> [WHAT IS BEING ASKED] Scan the lines below for the word "nouveau". Copy each line you find it in.

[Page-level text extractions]
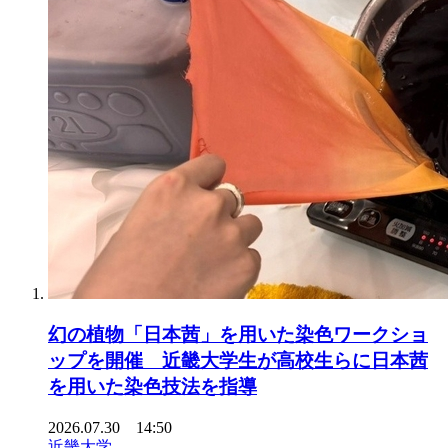
幻の植物「日本茜」を用いた染色ワークショ
ップを開催 近畿大学生が高校生らに日本茜
を用いた染色技法を指導
2026.07.30 14:50
近畿大学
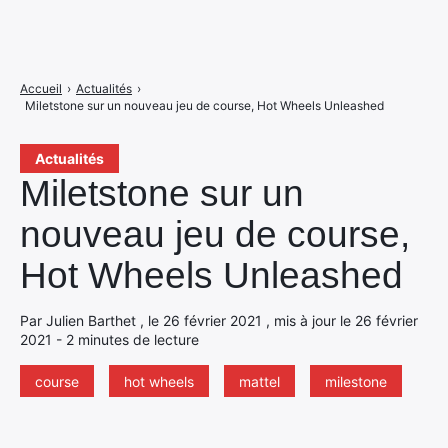
Accueil
›
Actualités
›
Miletstone sur un nouveau jeu de course, Hot Wheels Unleashed
Actualités
Miletstone sur un
nouveau jeu de course,
Hot Wheels Unleashed
Par Julien Barthet , le 26 février 2021 , mis à jour le 26 février
2021 - 2 minutes de lecture
course
hot wheels
mattel
milestone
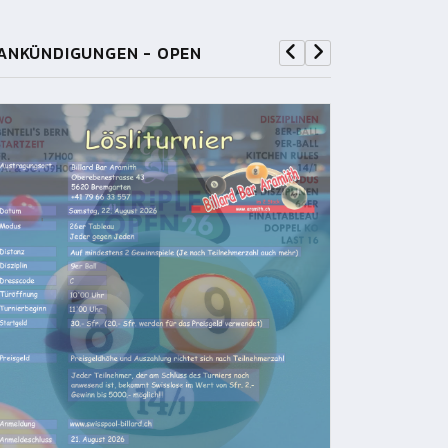
ANKÜNDIGUNGEN - OPEN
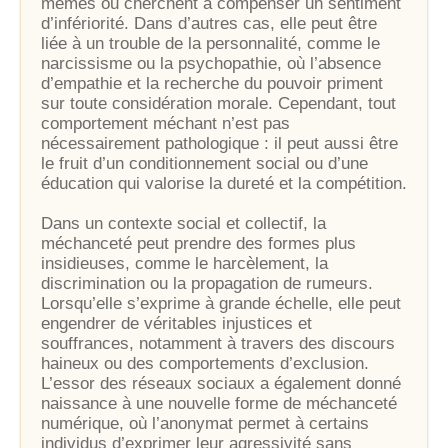
mêmes ou cherchent à compenser un sentiment
d’infériorité. Dans d’autres cas, elle peut être
liée à un trouble de la personnalité, comme le
narcissisme ou la psychopathie, où l’absence
d’empathie et la recherche du pouvoir priment
sur toute considération morale. Cependant, tout
comportement méchant n’est pas
nécessairement pathologique : il peut aussi être
le fruit d’un conditionnement social ou d’une
éducation qui valorise la dureté et la compétition.
Dans un contexte social et collectif, la
méchanceté peut prendre des formes plus
insidieuses, comme le harcèlement, la
discrimination ou la propagation de rumeurs.
Lorsqu’elle s’exprime à grande échelle, elle peut
engendrer de véritables injustices et
souffrances, notamment à travers des discours
haineux ou des comportements d’exclusion.
L’essor des réseaux sociaux a également donné
naissance à une nouvelle forme de méchanceté
numérique, où l’anonymat permet à certains
individus d’exprimer leur agressivité sans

> [TASK RESPONSE]
Miletstone sur un nouveau jeu de course, Hot Wheels Unleashed
nouveau jeu de course,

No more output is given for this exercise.